After defining the protocol, conducting the review requires following each of the steps previously described. Using tools can help simplify the performance of this task. Standard tools such as Excel or Google sheets allow multiple researchers to work collaboratively. Another online tool specifically designed for performing SLRs is Parsif.al 1 . This tool allows researchers, especially in the context of software engineering, to define goals and objectives, import articles using BibTeX files, eliminate duplicates, define selection criteria, and generate reports.
Search strings are built considering the PICOC elements and synonyms to execute the search in each database library. A search string should separate the synonyms with the boolean operator OR. In comparison, the PICOC elements are separated with parentheses and the boolean operator AND. An example is presented next:
(“Smart Manufacturing” OR “Digital Manufacturing” OR “Smart Factory”) AND (“Business Process Management” OR “BPEL” OR “BPM” OR “BPMN”) AND (“Semantic Web” OR “Ontology” OR “Semantic” OR “Semantic Web Service”) AND (“Framework” OR “Extension” OR “Plugin” OR “Tool”

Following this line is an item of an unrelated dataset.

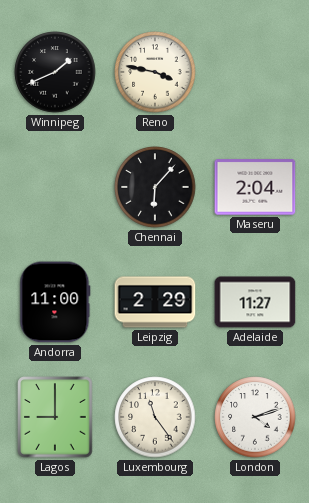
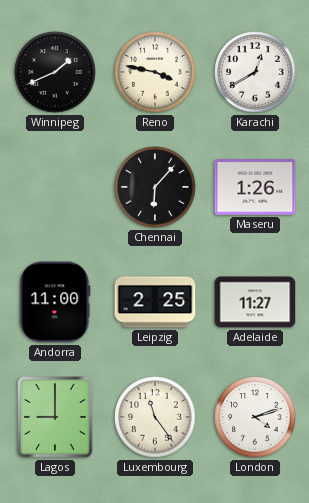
Karachi: none -> 12:40
Maseru: 2:04 -> 1:26
Leipzig: 2:29 -> 2:25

Databases that feature advanced searches enable researchers to perform search queries based on titles, abstracts, and keywords, as well as for years or areas of research. Fig. 1 presents the example of an advanced search in Scopus, using titles, abstracts, and keywords (TITLE-ABS-KEY). Most of the databases allow the use of logical operators (i.e., AND, OR). In the example, the search is for “BIG DATA” and “USER EXPERIENCE” or “UX” as a synonym.
Example of Advanced search on Scopus.
In general, bibliometric data of articles can be exported from the databases as a comma-separated-value file (CSV) or BibTeX file, which is helpful for data extraction and quantitative and qualitative analysis. In addition, researchers should take advantage of reference-management software such as Zotero, Mendeley, Endnote, or Jabref, which import bibliographic information onto the software easily.
The first step in this stage is to identify any duplicates that appear in the different searches in the selected databases. Some automatic procedures, tools like Excel formulas, or programming languages (i.e., Python) can be convenient here.
In the second step, articles are included or excluded according to the selection criteria, mainly by reading titles and abstracts. Finally, the quality is assessed using the predefined scale. Fig. 2 shows an example of an article QA evaluation in Parsif.al, using a simple scale. In this scenario, the scoring procedure is the following YES= 1, PARTIALLY= 0.5, and NO or UNKNOWN = 0. A cut-off score should be defined to filter those articles that do not pass the QA. The QA will require a light review of the full text of the article.